It’s been over two years since Cecilia Chiang — a beloved fixture in SF’s Chinese gastronomy — passed away at 100 years old; her evergreen advice on how to live a “long, fruitful” life remains something to return to, time and time again.
The ’50s and early ’60s were years filled with humdrum East Asian food here in the States; most Americans synonymized “authentic” Chinese cuisine with oil-slicked chow mein and bland chop suey.
Much like the microwavable TV dinners of those eras, Chinese cuisine was more of a means to an end rather than an exploration of refined flavors and preparations. But Cecilia Chiang — who came to the United States from China in 1949, fleeing the Japanese during World War II to then travel almost 700 miles on foot toward safety — changed the very notions of what we now think passes as staple Chinese food.

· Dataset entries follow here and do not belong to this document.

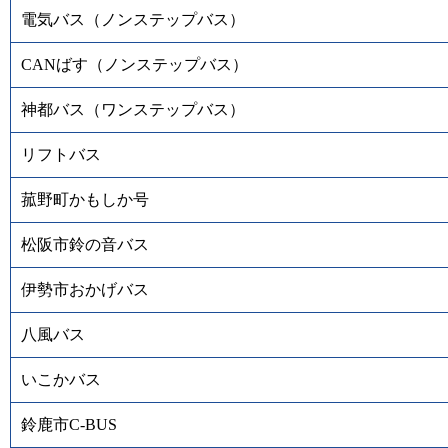
電気バス（ノンステップバス）
CANばす（ノンステップバス）
神都バス（ワンステップバス）
リフトバス
菰野町かもしか号
松阪市鈴の音バス
伊勢市おかげバス
八風バス
いこかバス
鈴鹿市C-BUS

Chiang passed away peacefully at the age of 100 on October 28th, 2020, leaving the SF Bay Area community with a gastronomic void and a well of aspirational direction.
With her famed Mandarin restaurant in San Francisco (that opened in 1962), Chiang enticed diners with the dishes she grew up with at a time when doing so was a risk. Starting the restaurant was done on a whim: In 1960, she met two friends from Tokyo in Chinatown who told her they were planning to open a restaurant in a small space at 2209 Polk Street, and she agreed to help them secure a place.
Without giving it prior thought, she wrote a deposit check for $10,000 to secure their rent. The friends backed out, and the landlord refused to return the money, so Chiang made the decision to open the restaurant on her own.
While the streets were filling up with Americanized Chinese restaurants to appease locals, Chiang went with her gut: that people would enjoy her authentic Northern Chinese dishes. So that’s what she did, creating more than 200 menu items and outfitting the restaurant with higher-end furnishings.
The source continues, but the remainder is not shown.